An exploration of why RL with verifiable rewards improves sampling efficiency but may not expand a model’s reasoning capabilities.
Based on my experiments, RLVR algorithms (Reinforcement Learning with Verifiable Rewards) do not appear to introduce fundamentally new reasoning capabilities beyond those of the base model.
While working with GRPO, I observed a consistent pattern. After training the base model with GRPO:
- Pass@2 improves
- Pass@100 does not
Pass@K = the proportion of tasks in the evaluation set for which at least one correct solution appears among the top-K sampled generations.
This pattern is important.
An improvement in Pass@2 without a corresponding gain in Pass@100 suggests that RLVR is not expanding the model’s solution space or introducing new reasoning paths. Instead, it is reshaping probability mass toward correct reasoning trajectories that the base model could already generate — but sampled inconsistently.

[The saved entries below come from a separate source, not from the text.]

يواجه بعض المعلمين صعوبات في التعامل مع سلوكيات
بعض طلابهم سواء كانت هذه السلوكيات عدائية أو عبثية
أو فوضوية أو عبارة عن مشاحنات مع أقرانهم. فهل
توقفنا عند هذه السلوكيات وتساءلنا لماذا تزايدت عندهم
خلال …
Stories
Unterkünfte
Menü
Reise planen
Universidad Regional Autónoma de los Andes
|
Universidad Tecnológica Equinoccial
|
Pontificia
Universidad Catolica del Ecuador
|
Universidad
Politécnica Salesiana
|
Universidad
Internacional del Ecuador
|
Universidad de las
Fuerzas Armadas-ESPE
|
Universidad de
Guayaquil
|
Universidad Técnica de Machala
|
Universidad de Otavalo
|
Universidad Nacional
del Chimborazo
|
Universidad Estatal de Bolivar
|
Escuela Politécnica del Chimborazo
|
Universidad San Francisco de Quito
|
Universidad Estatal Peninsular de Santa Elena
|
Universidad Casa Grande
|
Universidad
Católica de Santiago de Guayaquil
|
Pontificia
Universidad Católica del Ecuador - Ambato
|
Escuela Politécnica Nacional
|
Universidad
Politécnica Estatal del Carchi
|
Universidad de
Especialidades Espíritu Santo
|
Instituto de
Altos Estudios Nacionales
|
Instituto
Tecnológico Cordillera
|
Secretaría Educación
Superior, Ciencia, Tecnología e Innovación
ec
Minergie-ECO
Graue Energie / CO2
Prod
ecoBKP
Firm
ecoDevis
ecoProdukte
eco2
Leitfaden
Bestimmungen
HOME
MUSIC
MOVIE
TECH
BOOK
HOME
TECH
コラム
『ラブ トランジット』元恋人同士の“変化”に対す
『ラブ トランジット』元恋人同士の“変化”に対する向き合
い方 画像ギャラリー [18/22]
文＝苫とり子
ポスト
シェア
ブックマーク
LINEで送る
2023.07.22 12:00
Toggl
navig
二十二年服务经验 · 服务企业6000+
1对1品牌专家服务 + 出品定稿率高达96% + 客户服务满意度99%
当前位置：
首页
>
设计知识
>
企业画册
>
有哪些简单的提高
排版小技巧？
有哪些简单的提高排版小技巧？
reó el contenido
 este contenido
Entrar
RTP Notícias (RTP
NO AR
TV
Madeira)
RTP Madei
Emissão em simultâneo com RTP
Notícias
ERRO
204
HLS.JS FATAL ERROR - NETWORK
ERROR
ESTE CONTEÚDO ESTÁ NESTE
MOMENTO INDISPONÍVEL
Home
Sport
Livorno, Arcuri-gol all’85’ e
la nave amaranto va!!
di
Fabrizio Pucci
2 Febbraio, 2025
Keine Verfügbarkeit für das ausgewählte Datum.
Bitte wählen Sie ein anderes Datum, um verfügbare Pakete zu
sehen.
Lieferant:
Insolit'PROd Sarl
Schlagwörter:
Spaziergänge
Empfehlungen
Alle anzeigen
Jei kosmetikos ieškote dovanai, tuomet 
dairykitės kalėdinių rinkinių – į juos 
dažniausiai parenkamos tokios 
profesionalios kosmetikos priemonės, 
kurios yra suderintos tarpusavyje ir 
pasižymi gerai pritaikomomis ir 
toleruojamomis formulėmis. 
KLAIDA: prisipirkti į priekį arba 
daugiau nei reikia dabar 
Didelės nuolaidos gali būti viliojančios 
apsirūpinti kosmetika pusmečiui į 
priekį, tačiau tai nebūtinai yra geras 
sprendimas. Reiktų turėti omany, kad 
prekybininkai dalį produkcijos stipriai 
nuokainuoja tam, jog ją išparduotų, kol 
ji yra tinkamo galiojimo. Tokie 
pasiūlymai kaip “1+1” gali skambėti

This behavior is expected given how most RLVR algorithms work:
- Sample multiple candidate solutions
- Score them (often with a verifier or sparse reward)
- Update the model to change the probability of trajectories according to their rewards
Crucially:
- If no correct solution appears among the sampled candidates, the model receives little to no learning signal.
- If a correct solution does appear, we update the model to increase the probability of the token trajectory that led to that solution.
In this regime, RLVR cannot invent new correct reasoning trajectories — it can only amplify existing ones that the base model could already generate.
Practical Takeaway
RLVR algorithms act as a probability sharpener, not a capability creator.
Before investing in RLVR for reasoning models:
- Compare Pass@2 vs Pass@20 (or another modest K)
- Small gap → RLVR likely won’t help; improve the base model
- Large gap → RLVR can be effective by sharpening sampling toward correct paths
Strong reasoning still comes primarily from strong pretraining (the base model).
I later found a paper with more extensive experiments reporting the same effect:
https://arxiv.org/pdf/2504.13837